Davis found Defendant’s bag with telephone numbers attached which he determined had been disconnected. Davis then located the Defendant through the airport police, and asked the Defendant some additional questions concerning the telephone numbers Davis had found on Defendant's bag, which he had determined had been disconnected. Davis also asked the Defendant again where he wanted his bag sent. All of this conversation was conducted in the public concourse. Defendant was never asked to accompany Davis anywhere
*223 and Davis left the Defendant in the public concourse.After this third encounter with the Defendant, Davis went back to the Narcotics Interdiction Unit office where the narcotics detection dog had arrived. The dog did not alert, which caused Officer Harkey to suspect there may be explosives in the bag.
Thereafter, Agent Davis and Officer Harkey went back to the public concourse where Harkey introduced himself as an officer with the Charlotte Police Department, told the Defendant he was not under arrest and that he was seeking his cooperation. Officer Harkey then asked Defendant if there were any guns, explosives, contraband or controlled substances in his bag and Defendant replied, “I don’t know what’s in my bag.” Harkey asked Defendant if he would consent to a search of his bag, and Smith said, “Do what you need to do. I don’t know what’s in my bag.”
Considering this a consent, the officers searched the bag and found approximately a pound of cocaine. The Defendant was then located and arrested.

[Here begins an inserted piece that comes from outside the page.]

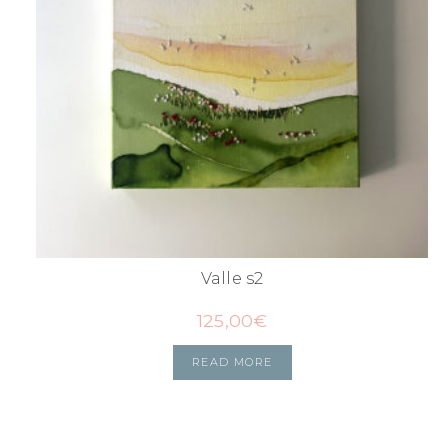
Valle s2
125,00
€
READ MORE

The first approach of the Defendant was consensual, the second approach was casual and for an important purpose, determining where to send the bag. The third approach was to determine additional information concerning why the telephone numbers on the bag had been disconnected. The fourth approach was to try to determine if there were any explosives in the bag to which the dog had not alerted.
All the approaches to the Defendant were in the public concourse. The Defendant was never asked to accompany the officers anywhere, except for the search on the initial encounter. The Defendant was repeatedly told that he was free to go and was not under arrest.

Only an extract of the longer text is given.